The so-called Trump rally that ensued following the November election spread its wings beyond just the stock market.
For instance, commodities like copper rallied as investors turned increasingly bullish on base metals amid President-elect Donald Trump's plan to boost infrastructure spending.
But now, with history suggesting that the Trump rally will end with Friday's inauguration, doubts over the impact of infrastructure spending on metal prices have also grown.
Barclays analyst Dane David is the latest to join the side of the bears. In a commodities research note that measures the likely impact of Trump's infrastructure plan on metal prices, he wrote, "Hopes for a large infrastructure boost look premature."
While nobody knows whether Trump will deliver on his spending promises, or what their impact would be, extrapolation from past data offers some clues.
"The 2009 stimulus should provide an excellent case study of what happens in the US when billions of dollars are spent on steel- and copper-intensive projects," David said. "Of the $837bn allocated to spending in the stimulus, $105.3bn was allocated to US infrastructure spending, the breakdown of which is shown in Figure 5."

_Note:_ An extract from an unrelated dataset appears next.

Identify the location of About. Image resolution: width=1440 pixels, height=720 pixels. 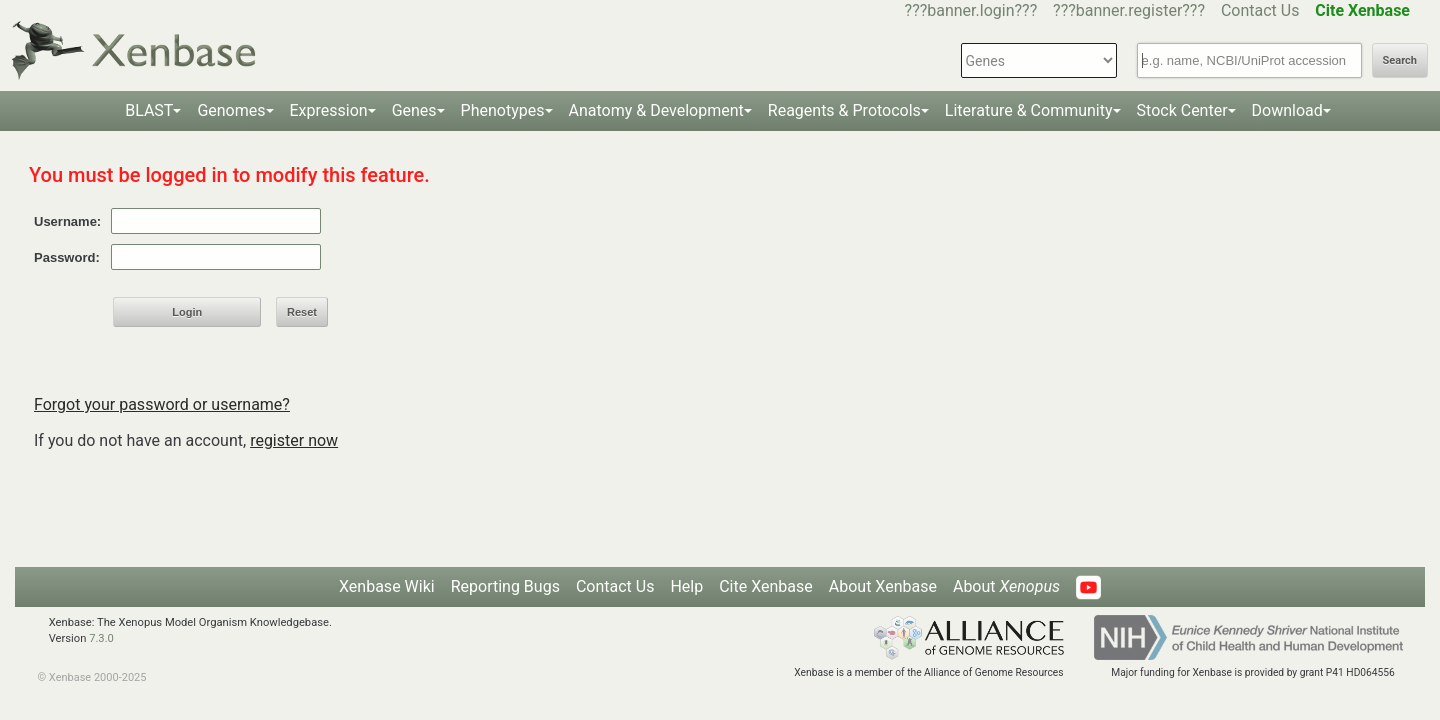 (1006, 586).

And its impact on metal demand was nothing to write home about.
"The net effect on copper was modest at best," the note said. "It was the US auto sector, and efforts designed to rescue and grow that sector in 2009 (bailouts, 'cash for clunkers') that supported copper consumption in the years after the Great Recession, not the stimulus."
So, he concluded, "contrary to some very bullish expectations, additional demand stemming from Trump's infrastructure plans is limited, though not necessarily insignificant."